In questa visione l’attuale fase di adeguamento dei Piani Regolatori Comunali al PTP potrebbe essere un’occasione molto importante. Purtroppo questo “adeguamento” è stato interpretato nella gran parte dei casi, per quanto per ora si è potuto vedere, come una mera revisione normativa, esattamente al contrario di quello che era lo spirito del Piano Territoriale Paesistico, che tendeva a indicare piuttosto degli obiettivi e delle occasioni, oltre ad individuare delle criticità cui mettere riparo. Ma anche le criticità, a ben vedere, possono spesso essere interpretate come chances: il metter mano alla riqualificazione di una zona industriale dismessa o al disordine delle zone commerciali cresciute a caso può essere visto in una pura logica di rattoppo o al contrario essere inquadrato in una visione strategica come motore di sviluppo, in quanto la riqualificazione di un tassello può avere effetti di ricaduta positiva sulle zone contermini o sulle reti in cui esso è inserito, ripercuotendosi così su di un territorio più ampio e innescando circuiti positivi di nuove economie.

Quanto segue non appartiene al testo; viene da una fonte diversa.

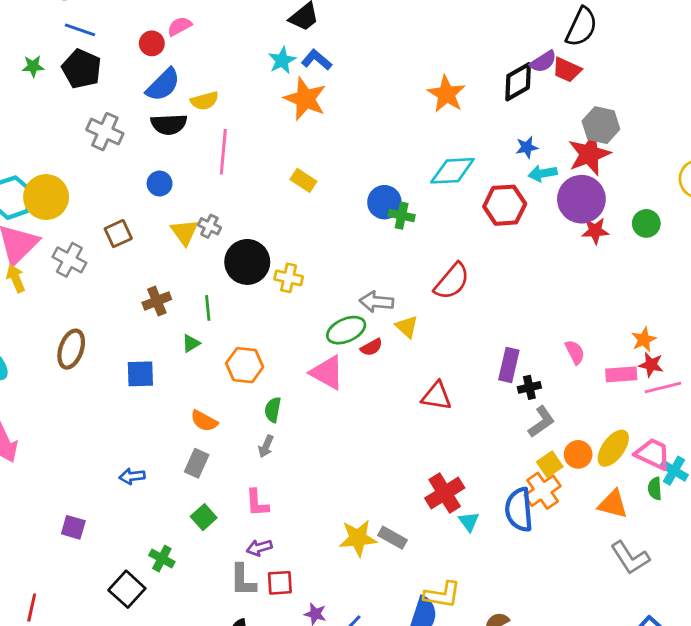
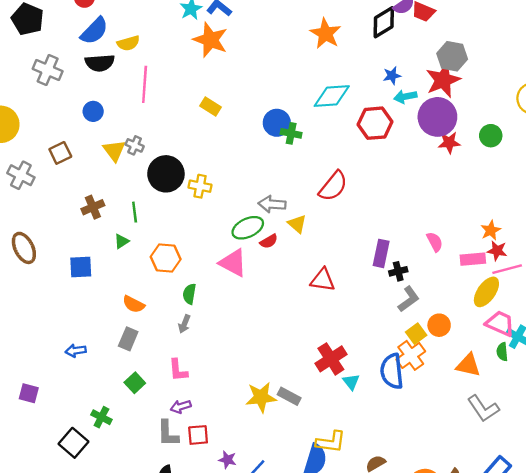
brown ellipse: (71, 349) -> (24, 248), turned -44
yellow ellipse: (613, 448) -> (486, 292), moved

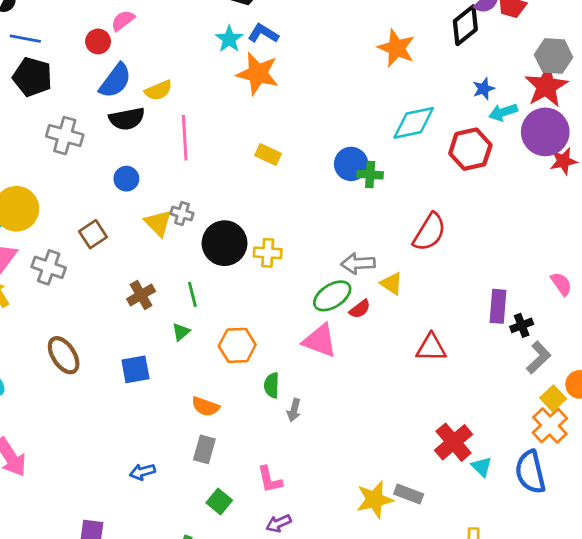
gray arrow: (184, 324) -> (294, 410), moved
blue semicircle: (392, 371) -> (530, 472), moved

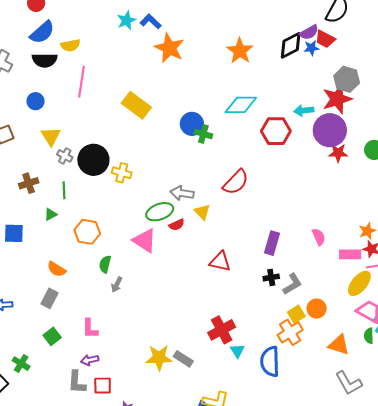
orange star: (258, 74) -> (169, 48), moved
blue star: (484, 89) -> (311, 48), moved
yellow rectangle: (268, 154) -> (136, 105), size x1.6
gray cross: (182, 214) -> (65, 156), moved
black cross: (522, 325) -> (271, 277), moved

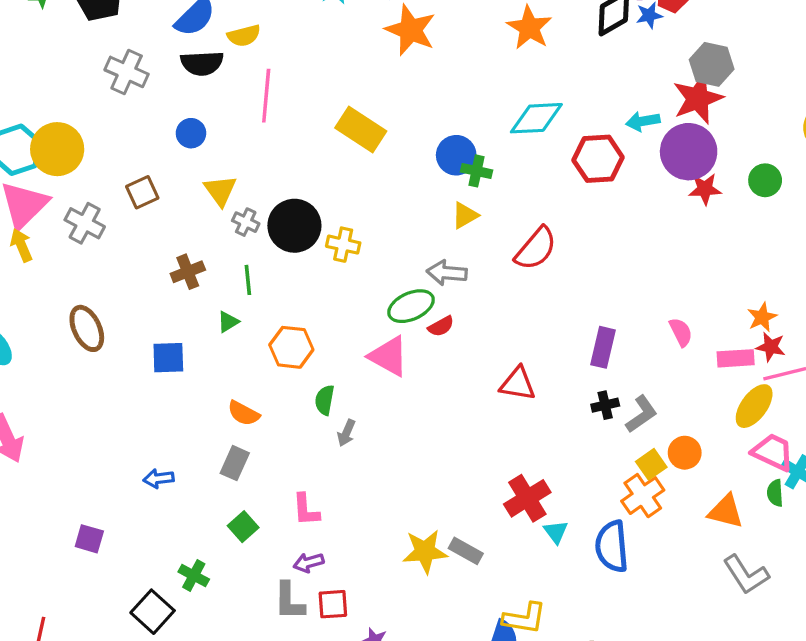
yellow triangle: (202, 212) -> (465, 215), moved, turned 48

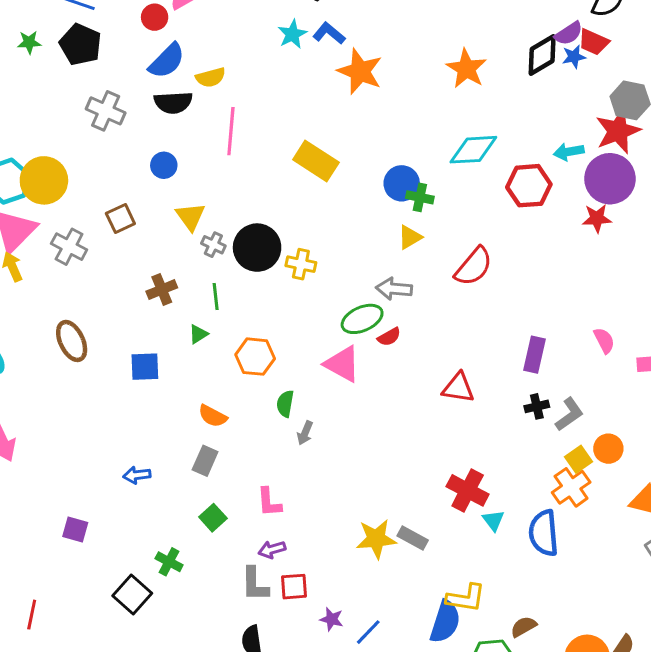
red star: (705, 189) -> (597, 218), moved
red cross: (527, 498) -> (468, 490), turned -30

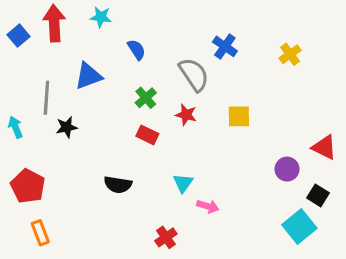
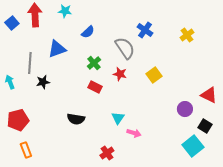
blue semicircle: (136, 50) -> (88, 32), turned 80
yellow square: (239, 116) -> (154, 75), turned -35
red pentagon: (28, 186) -> (18, 120), turned 30

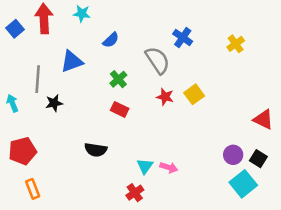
red star: (120, 74) -> (165, 97), moved
purple circle: (185, 109) -> (233, 155), moved
cyan triangle: (118, 118) -> (145, 166), moved

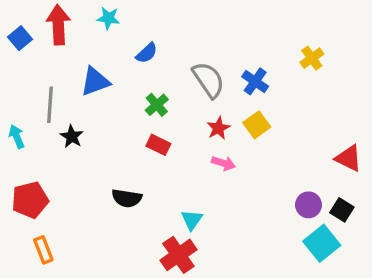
blue cross: (183, 38) -> (255, 81), moved
red star: (165, 97) -> (218, 128), turned 30
black star: (54, 103) -> (72, 136), turned -30
pink arrow: (169, 167) -> (223, 163), moved
red cross: (135, 193) -> (178, 255), size x1.5

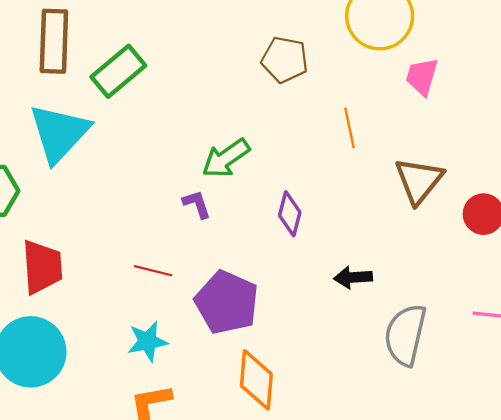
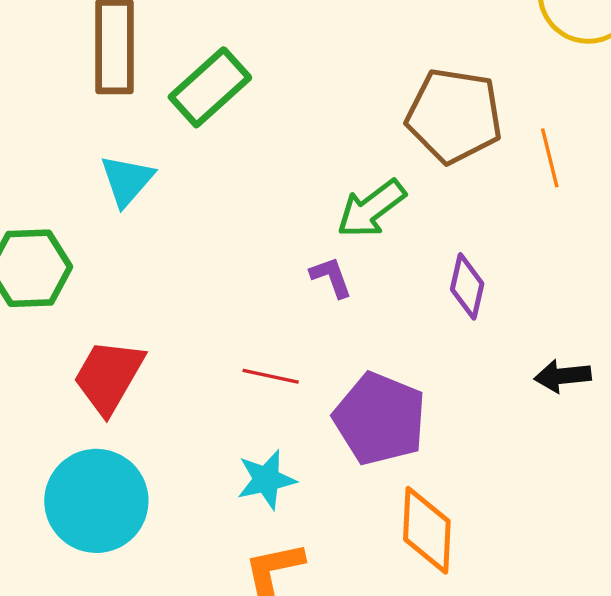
brown pentagon: (285, 60) -> (454, 116), moved, size x1.4
cyan triangle: (59, 133) -> (127, 180), size x0.6
red trapezoid: (42, 267) -> (109, 376), turned -144

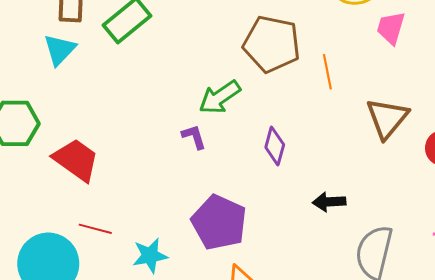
cyan triangle: (127, 180) -> (60, 50), moved
red trapezoid: (109, 376) -> (76, 160), moved, turned 93
red line: (271, 376) -> (95, 229), moved

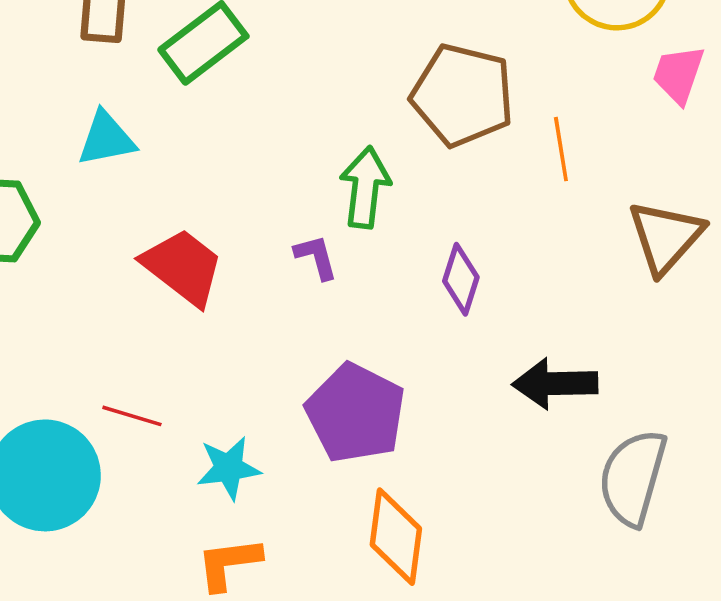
cyan triangle: (60, 50) -> (106, 139), moved, turned 33
green arrow: (220, 97) -> (365, 187), turned 129
red trapezoid: (76, 160) -> (183, 267), moved
black arrow: (329, 202) -> (555, 384), size x1.4

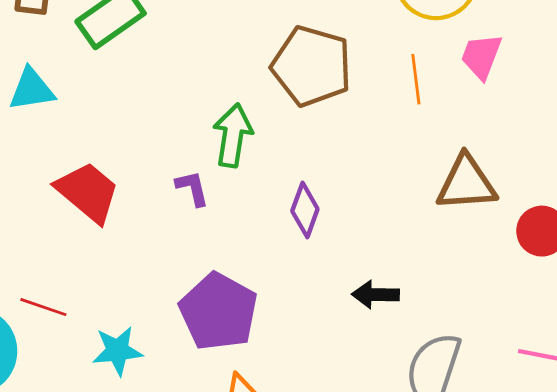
orange line: (561, 149) -> (416, 79), moved
brown triangle: (666, 237) -> (466, 183), turned 42
black arrow: (555, 384) -> (375, 295), size x0.7

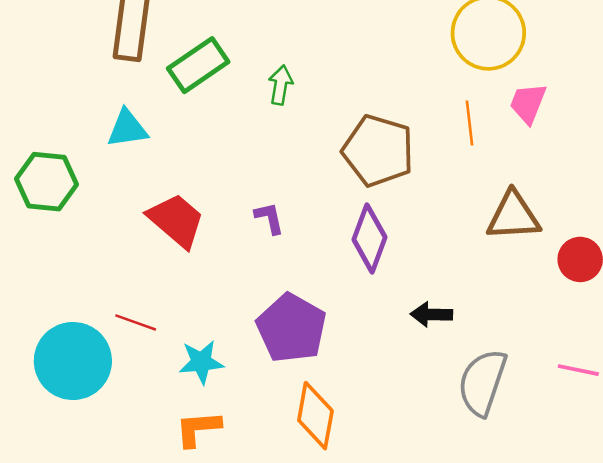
brown pentagon: (312, 66) -> (378, 151), moved
green arrow: (233, 135) -> (281, 85), moved, size x0.7
purple diamond: (305, 210) -> (369, 238), size x1.4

Sarebbe quindi oggi necessario il massimo sforzo da parte delle Amministrazioni locali nel valutare con attenzione le risorse potenziali del territorio; e questo, alla luce di quanto detto sopra, richiede per prima cosa di redigere un inventario delle risorse umane. Bisogna cioè partire dalla considerazione delle effettive attitudini, capacità e attese della popolazione - con particolare riferimento ai giovani in cerca di occupazione – e tentare di incrociare queste attese con le risorse territoriali.

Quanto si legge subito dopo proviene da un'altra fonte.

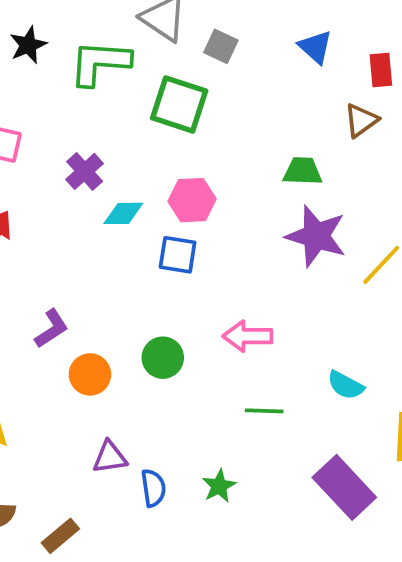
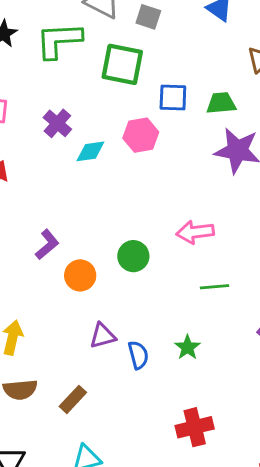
blue square: (178, 255) -> (173, 98), moved

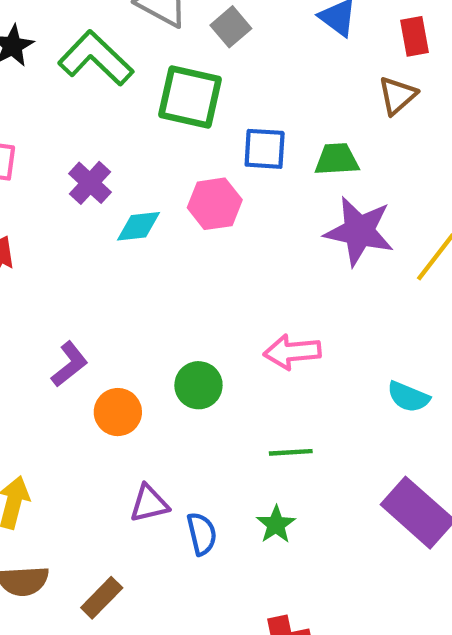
gray square: (148, 17) -> (231, 27), turned 30
green L-shape: (59, 40) -> (96, 58), turned 45
green line: (214, 287) -> (291, 452), moved

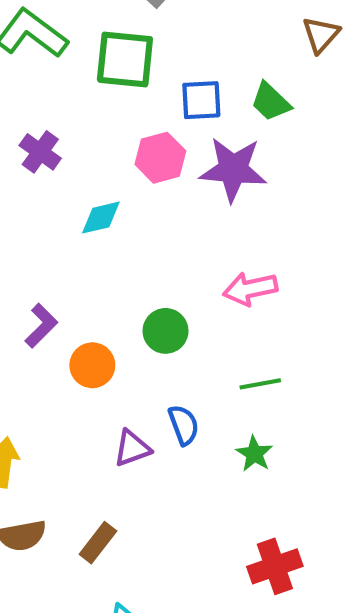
green trapezoid: (337, 159) -> (271, 102), turned -126
cyan diamond: (138, 226) -> (101, 218), moved
purple star: (359, 231) -> (233, 169), moved
blue semicircle: (202, 534) -> (184, 425), moved

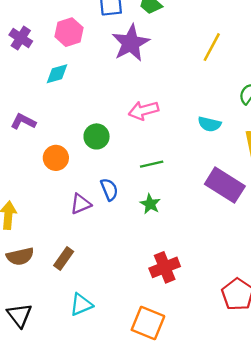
pink hexagon: (160, 158) -> (69, 32), moved
purple star: (233, 169) -> (131, 43), turned -30
purple L-shape: (41, 326) -> (23, 122), moved, turned -105

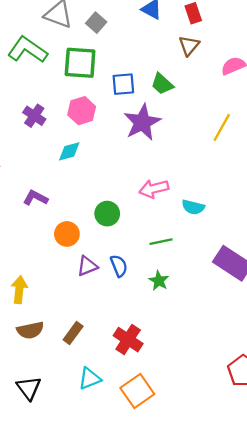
cyan semicircle: (209, 124) -> (193, 207), moved
purple triangle: (81, 204) -> (87, 266), moved
red cross: (165, 267) -> (128, 340), moved, turned -36
orange square: (148, 323) -> (137, 391), moved, turned 32

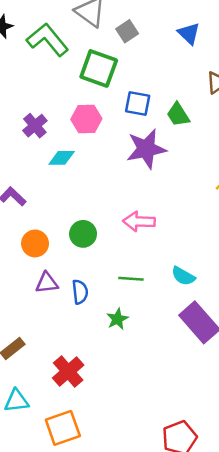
purple cross: (34, 116) -> (35, 126), moved
cyan semicircle: (193, 207) -> (183, 276), moved

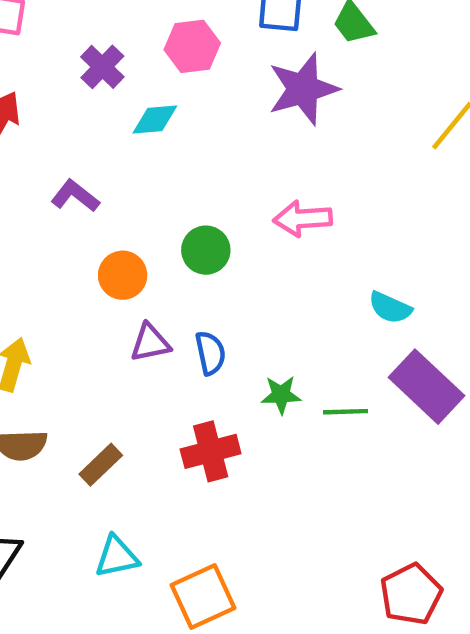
green line: (131, 279) -> (345, 412), moved
green star: (117, 319) -> (281, 395), turned 30
red cross: (68, 372) -> (211, 451), moved, turned 32

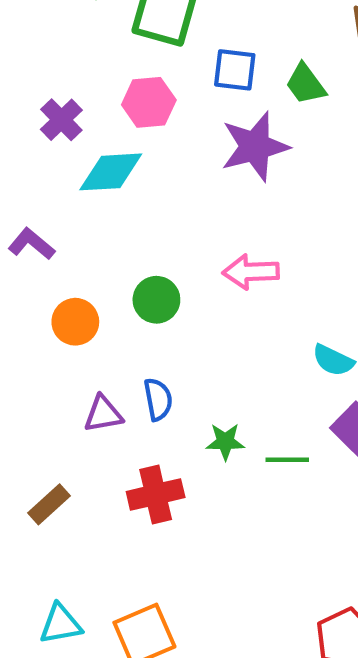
cyan diamond: (155, 119) -> (111, 172), size x1.4
purple triangle: (150, 343) -> (103, 414), moved
cyan triangle: (117, 557) -> (61, 624), moved

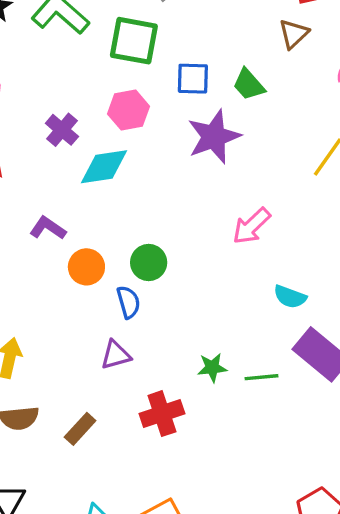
pink arrow: (251, 272) -> (251, 226), moved, turned -36
orange circle: (75, 322) -> (86, 267), moved
blue semicircle: (158, 399) -> (128, 302), moved

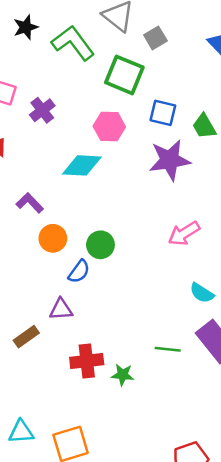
purple cross: (62, 130) -> (42, 110), moved
blue semicircle: (128, 302) -> (79, 272), turned 40
green star: (212, 368) -> (123, 375), moved
brown rectangle: (80, 429) -> (26, 337), moved

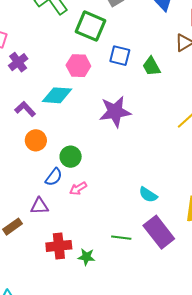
purple cross: (42, 110) -> (18, 62), moved
purple star: (170, 160) -> (115, 112), moved
purple L-shape: (30, 203) -> (25, 109), moved
pink arrow: (184, 233) -> (78, 188), moved, size x0.7
orange circle: (53, 238) -> (36, 140), moved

Naturalmente questo processo richiede uno scambio di idee e di informazioni tra i cittadini e le Amministrazioni più intenso e collaborativo di quanto attualmente non avvenga; è un approccio che richiede infatti di togliere gli occhi dal suolo per scovare solo i ritagli che ne rimangono, guardarsi attorno e capire come vorremmo viverci, ossia partire dalla visione del come le cose potrebbero essere, e sulla base di questa visione reinterpretare il quadro territoriale. Dobbiamo cioè incominciare ad “immaginare il futuro”partendo da un lato da quello che abbiamo e che spesso non conosciamo o non consideriamo, come le risorse umane (e in questo senso la piccola dimensione dei nostri Comuni, che viene sempre vista come un limite, può essere considerata un notevole vantaggio). Ci accorgeremmo allora che quei ritagli di suolo che ci sono sembrati una risorsa scarsa potrebbero avere un valore strategico; ci renderemmo conto che in realtà il territorio ci offre molte opportunità più di quanto non ci sembri, e che necessita, più che di nuovi investimenti, di una razionalizzazione di quelli già fatti e di un miglior raccordo tra le sue strutture e chi su quel territorio vive e lavora. In quest’ottica diventa quindi fondamentale che le Amministrazioni analizzino anche le necessità formative utili ai fini della valorizzazione delle professionalità e delle capacità d’impresa dei loro cittadini: l’imprenditorialità non nasce dal nulla, ma dalla capacità di formare, oltre all’occasione, le capacità per capirla e utilizzarla. L’impresa che mette le sue radici nel territorio è come il seme di un albero, che trasforma in frutti quello che il suolo gli fornisce.